*WORK ORDER:* Wherever "pendamping" occurs in the entries, copy the line that holds it.

[Collected data]
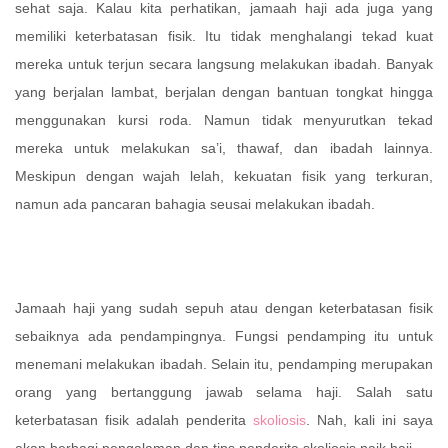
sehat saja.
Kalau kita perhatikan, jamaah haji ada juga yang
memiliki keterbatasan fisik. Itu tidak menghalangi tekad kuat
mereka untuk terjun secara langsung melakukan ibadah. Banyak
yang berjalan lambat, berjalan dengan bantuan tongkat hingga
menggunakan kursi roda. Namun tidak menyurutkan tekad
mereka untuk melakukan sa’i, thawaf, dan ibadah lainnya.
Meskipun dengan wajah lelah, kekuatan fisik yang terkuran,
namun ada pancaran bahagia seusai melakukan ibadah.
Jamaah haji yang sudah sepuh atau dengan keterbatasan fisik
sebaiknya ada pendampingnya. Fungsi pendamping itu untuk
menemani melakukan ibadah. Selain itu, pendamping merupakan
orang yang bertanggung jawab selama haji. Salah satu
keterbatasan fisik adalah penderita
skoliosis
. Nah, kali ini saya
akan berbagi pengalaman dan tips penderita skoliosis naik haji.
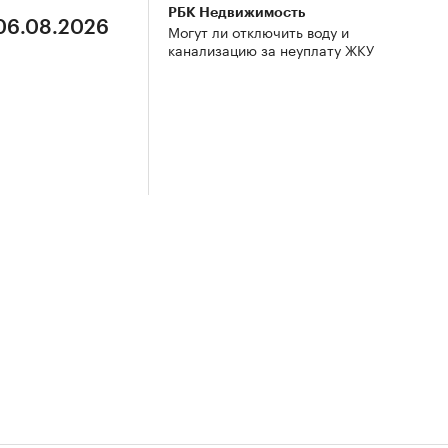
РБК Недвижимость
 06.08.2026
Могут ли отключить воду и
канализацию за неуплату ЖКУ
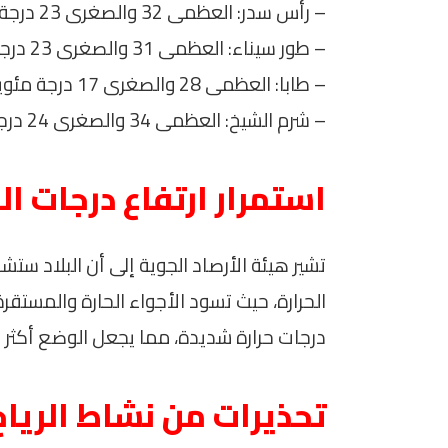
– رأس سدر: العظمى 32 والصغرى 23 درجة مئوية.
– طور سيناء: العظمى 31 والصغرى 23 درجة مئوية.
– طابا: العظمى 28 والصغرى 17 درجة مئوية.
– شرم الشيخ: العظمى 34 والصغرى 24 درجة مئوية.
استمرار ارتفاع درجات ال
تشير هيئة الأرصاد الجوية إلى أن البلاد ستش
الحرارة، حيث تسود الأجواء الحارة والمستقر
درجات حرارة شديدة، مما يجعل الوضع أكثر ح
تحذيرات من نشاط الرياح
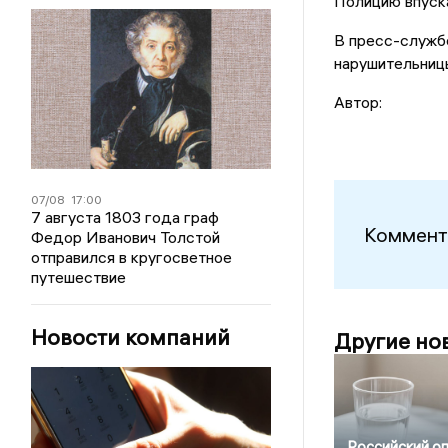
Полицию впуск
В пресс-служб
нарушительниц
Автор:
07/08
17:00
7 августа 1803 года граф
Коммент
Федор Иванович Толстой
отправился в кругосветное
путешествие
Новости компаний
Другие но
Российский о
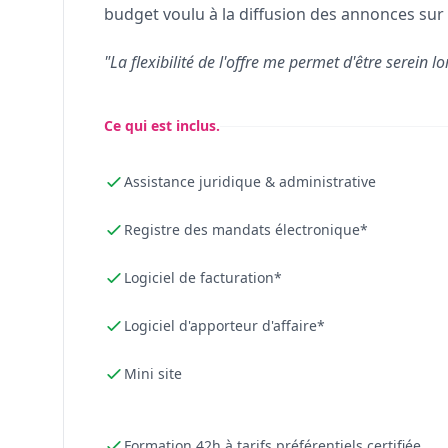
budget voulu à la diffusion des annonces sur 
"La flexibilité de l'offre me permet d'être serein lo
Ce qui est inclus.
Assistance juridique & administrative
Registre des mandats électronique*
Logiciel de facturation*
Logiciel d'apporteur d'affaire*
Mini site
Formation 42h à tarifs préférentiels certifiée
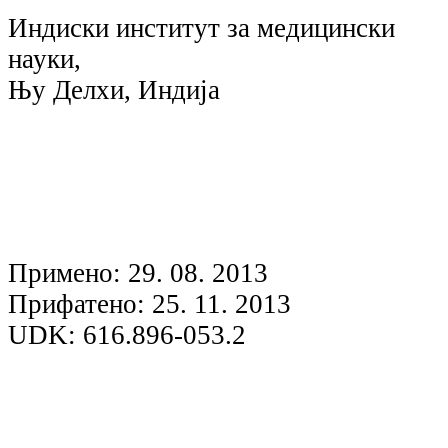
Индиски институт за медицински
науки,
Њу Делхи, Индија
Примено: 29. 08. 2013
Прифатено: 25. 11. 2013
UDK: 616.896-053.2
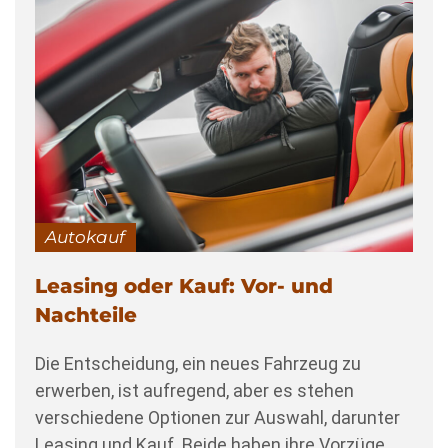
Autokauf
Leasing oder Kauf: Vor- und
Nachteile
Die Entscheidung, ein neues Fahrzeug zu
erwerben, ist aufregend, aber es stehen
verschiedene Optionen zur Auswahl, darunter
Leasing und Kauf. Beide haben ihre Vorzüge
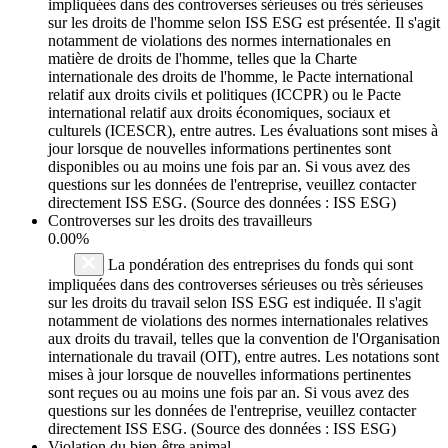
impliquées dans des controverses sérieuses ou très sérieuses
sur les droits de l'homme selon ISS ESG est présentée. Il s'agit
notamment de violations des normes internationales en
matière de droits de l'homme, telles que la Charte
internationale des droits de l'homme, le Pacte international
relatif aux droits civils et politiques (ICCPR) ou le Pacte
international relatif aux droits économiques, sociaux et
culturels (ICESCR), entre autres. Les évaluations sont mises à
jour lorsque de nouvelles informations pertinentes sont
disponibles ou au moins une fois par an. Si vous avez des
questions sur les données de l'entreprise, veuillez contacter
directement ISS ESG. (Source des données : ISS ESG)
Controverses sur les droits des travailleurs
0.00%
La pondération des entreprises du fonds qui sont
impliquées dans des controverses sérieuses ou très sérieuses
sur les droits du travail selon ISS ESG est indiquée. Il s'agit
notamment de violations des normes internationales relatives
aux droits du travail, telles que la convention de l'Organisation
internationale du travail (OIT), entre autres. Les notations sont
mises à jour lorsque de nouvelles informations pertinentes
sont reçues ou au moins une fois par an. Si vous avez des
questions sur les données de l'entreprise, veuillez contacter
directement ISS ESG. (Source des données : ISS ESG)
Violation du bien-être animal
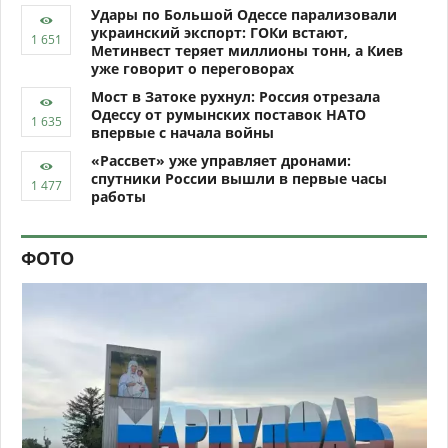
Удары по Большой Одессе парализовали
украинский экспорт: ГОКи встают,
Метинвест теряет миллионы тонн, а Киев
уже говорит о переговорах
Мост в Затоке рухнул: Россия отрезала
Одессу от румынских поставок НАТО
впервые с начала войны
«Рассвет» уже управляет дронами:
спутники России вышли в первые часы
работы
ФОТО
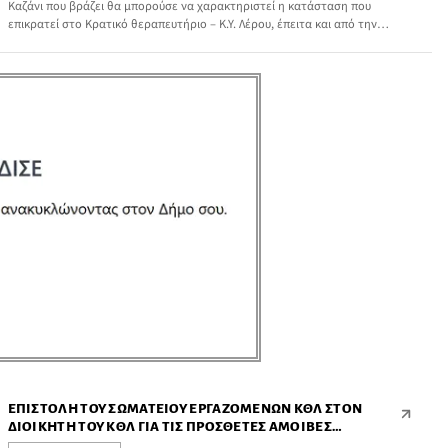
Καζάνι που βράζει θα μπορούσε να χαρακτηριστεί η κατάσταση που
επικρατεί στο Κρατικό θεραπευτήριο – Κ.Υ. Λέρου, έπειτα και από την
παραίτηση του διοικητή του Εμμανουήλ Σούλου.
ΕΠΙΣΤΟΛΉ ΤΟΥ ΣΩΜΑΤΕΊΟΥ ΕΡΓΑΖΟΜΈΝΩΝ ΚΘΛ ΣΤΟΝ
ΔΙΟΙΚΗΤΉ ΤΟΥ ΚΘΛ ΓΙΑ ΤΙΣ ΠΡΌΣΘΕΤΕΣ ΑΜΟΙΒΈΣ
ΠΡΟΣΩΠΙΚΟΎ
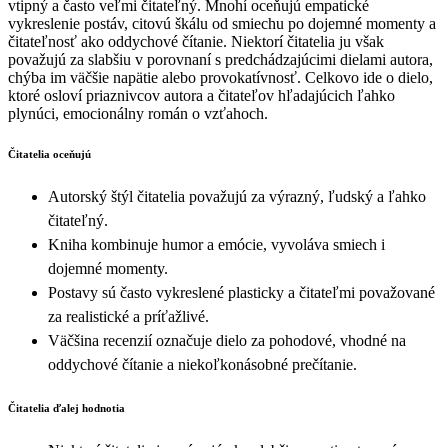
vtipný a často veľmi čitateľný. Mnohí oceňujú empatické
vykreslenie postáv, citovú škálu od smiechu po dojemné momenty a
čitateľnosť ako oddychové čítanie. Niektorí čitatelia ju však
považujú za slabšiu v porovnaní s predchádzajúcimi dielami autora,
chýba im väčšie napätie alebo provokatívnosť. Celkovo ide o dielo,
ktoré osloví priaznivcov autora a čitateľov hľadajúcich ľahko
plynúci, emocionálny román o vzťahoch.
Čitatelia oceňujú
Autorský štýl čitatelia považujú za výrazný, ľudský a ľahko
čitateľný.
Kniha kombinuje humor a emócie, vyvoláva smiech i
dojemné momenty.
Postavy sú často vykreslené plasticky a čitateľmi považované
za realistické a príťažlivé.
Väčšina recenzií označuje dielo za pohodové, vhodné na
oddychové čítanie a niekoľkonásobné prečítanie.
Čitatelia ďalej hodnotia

*SOLUTION FOR THIS EXERCISE:*
sebaiknya ada pendampingnya. Fungsi pendamping itu untuk
menemani melakukan ibadah. Selain itu, pendamping merupakan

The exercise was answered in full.